There are not (yet) many cases dealing with the discovery of litigants’ social networking information. Thus, whenever a court addresses the issue, it becomes newsworthy.
Romano v. Steelcase Inc. (N.Y. 9/21/10) [pdf] is a personal injury case. The defendant claimed that information the plaintiff posted on her Facebook and MySpace pages was inconsistent with her claim regarding the nature and extent of her injuries. The court disagreed with the plaintiff’s argument that she had any expectation of privacy what she posted on social networking sites:
Thus, when Plaintiff created her Facebook and MySpace accounts, she consented to the fact that her personal information would be shared with others, notwithstanding her privacy settings.

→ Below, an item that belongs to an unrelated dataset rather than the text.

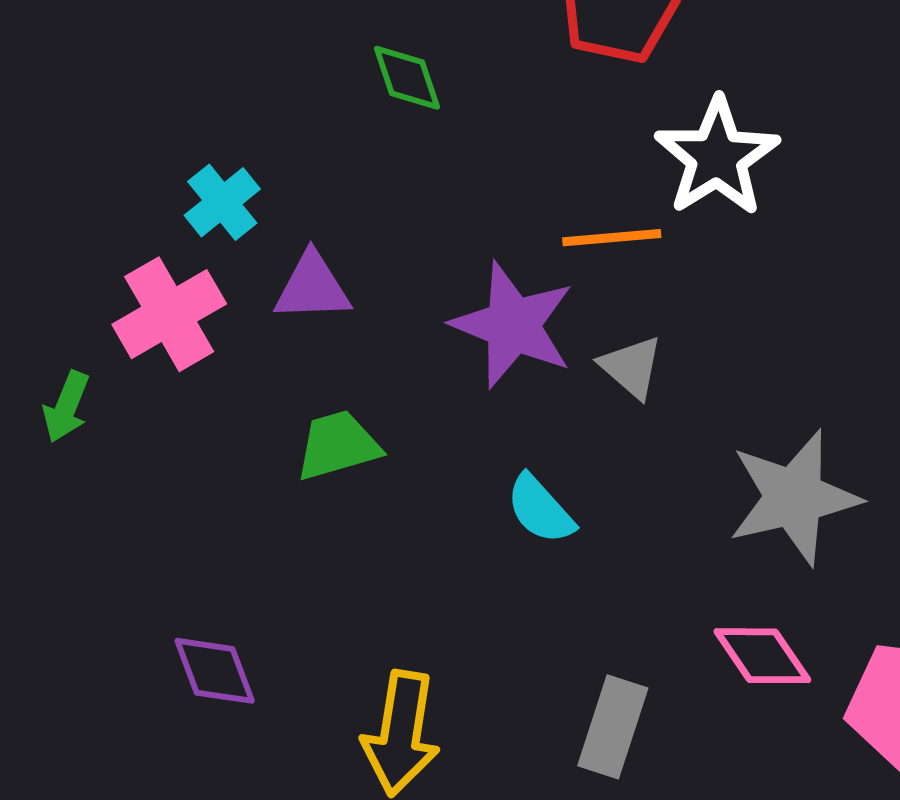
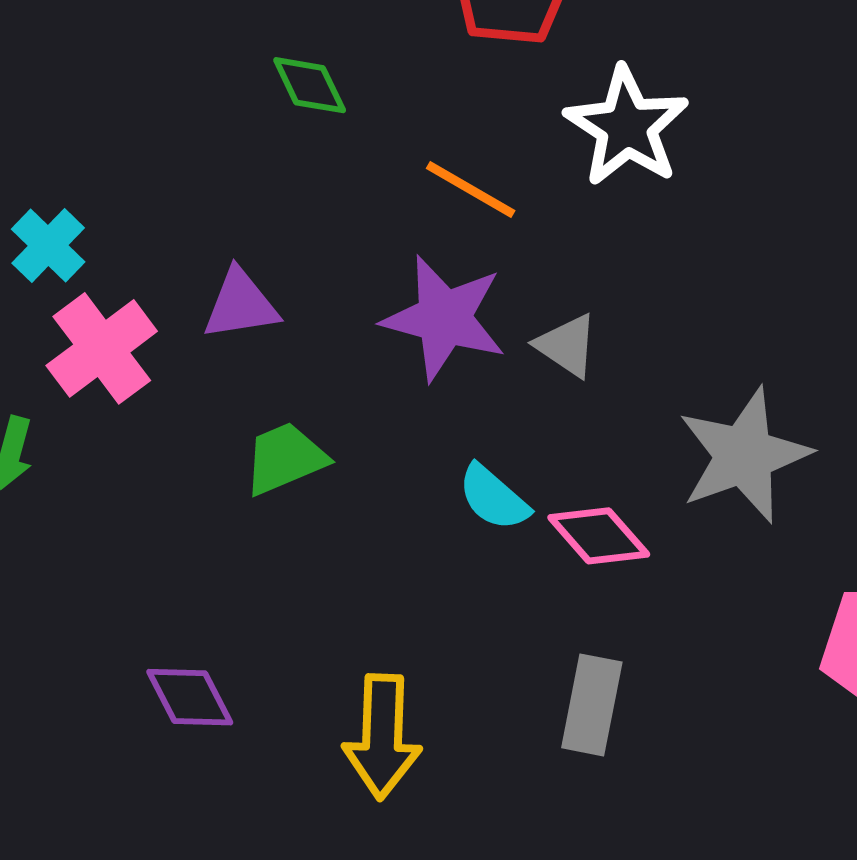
cyan cross: (222, 202) -> (48, 246), moved
orange line: (612, 238) -> (471, 189), moved, turned 42
pink diamond: (762, 656) -> (599, 536), moved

Indeed, that is the very nature and purpose of these social networking sites else they would cease to exist. Since Plaintiff knew that her information may become publicly available, she cannot now claim that she had a reasonable expectation of privacy. As recently set forth by commentators regarding privacy and social networking sites, given the millions of users, “[i]n this environment, privacy is no longer grounded in reasonable expectations, but rather in some theoretical protocol better known as wishful thinking.”

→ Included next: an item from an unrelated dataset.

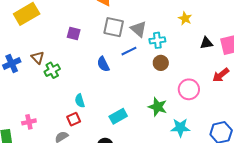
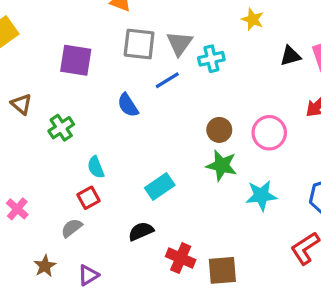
gray triangle: (139, 29) -> (179, 43), turned 30
purple square: (74, 34) -> (76, 60), size x1.5
brown circle: (161, 63) -> (219, 130), moved
green cross: (52, 70) -> (61, 128), moved
pink cross: (29, 122) -> (17, 209), turned -32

It is becoming increasingly more difficult to convince courts that individuals have any privacy expectations in social networking information. Instead, these discovery disputes turn on issues of relevancy—whether the information bears on any issue in the case. In cases involving injuries (whether physical or emotional, and including employment cases), plaintiffs will have a very hard time shielding this type of information from discovery.